Socialista feroce a parole, rivoluzionario a parole, sanguinario a parole, egli ha, a parole, sbranato la borghesia e polverizzato tutto il mondo capitalistico. Aveva il genio dell’ingiuria.

Concludo affermando che “Milano sconosciuta”, nonostante risulti a tratti faticoso per lo stile non certo fluido del Valera, merita di essere letto per quel realismo estremo, che farà da battistrada al verismo di Verga, che origina un resoconto del peccato nella città lombarda, attraverso cui possiamo osservare uno squarcio della società di inizio secolo: migliore o peggiore di quella odierna? La risposta a chi lo leggerà.

Trama
Puttane, “puttani”, accattoni, parassiti, sfruttatori, gente con la fedina penale lurida e clienti di tutte le estrazioni sociali popolano questi undici reportage giornalistici romanzati che incalzano il lettore, senza concedergli nemmeno un istante di pausa.

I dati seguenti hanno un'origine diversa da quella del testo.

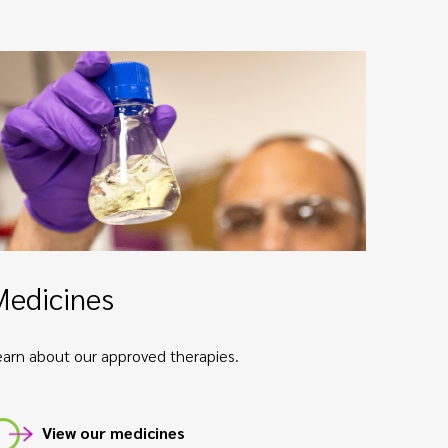
Medicines
earn about our approved therapies.
View our medicines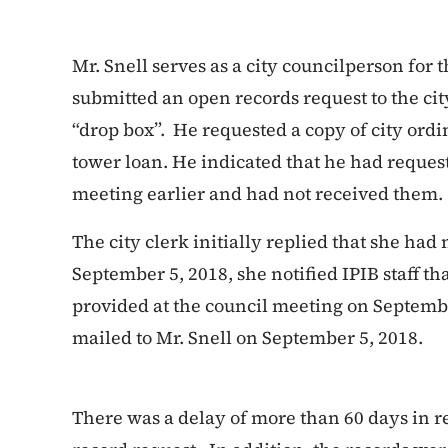
Mr. Snell serves as a city councilperson for t
submitted an open records request to the ci
“drop box”. He requested a copy of city ordi
tower loan. He indicated that he had reques
meeting earlier and had not received them.
The city clerk initially replied that she had 
September 5, 2018, she notified IPIB staff t
provided at the council meeting on Septemb
mailed to Mr. Snell on September 5, 2018.
There was a delay of more than 60 days in r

Valera sbatte in faccia al pubblico la versione peggiore della Milano di fine Ottocento (e inizio Novecento): nessuno si salva perché, una volta caduto il velo dell’ipocrisia, tutti restano nudi coi loro turpi difetti in bella mostra. Lo stile è sporco come i contenuti: nessun riguardo per il “bagasciume” che si dimena nella sconfinata cloaca cittadina. Folle di disperati alla ricerca del piacere o di un tozzo di pane incespicano nelle altrui immondizie morali creando una spirale di vizi che si autoalimenta all’infinito. Veleggiando tra denuncia sociale e sottile compiacimento estetico nel raccontare l’orrore senza emendare alcun particolare, l’autore snocciola aneddoti e drammi di una città che fagocita anime per poi risputarle contaminate e infette. Milano sconosciuta fu un clamoroso e durevole successo editoriale: basta leggere le prime due righe per capire il perché. Unica vera protagonista una Milano da odiare istintivamente e da desiderare nonostante tutto, un po’ come quella di oggi.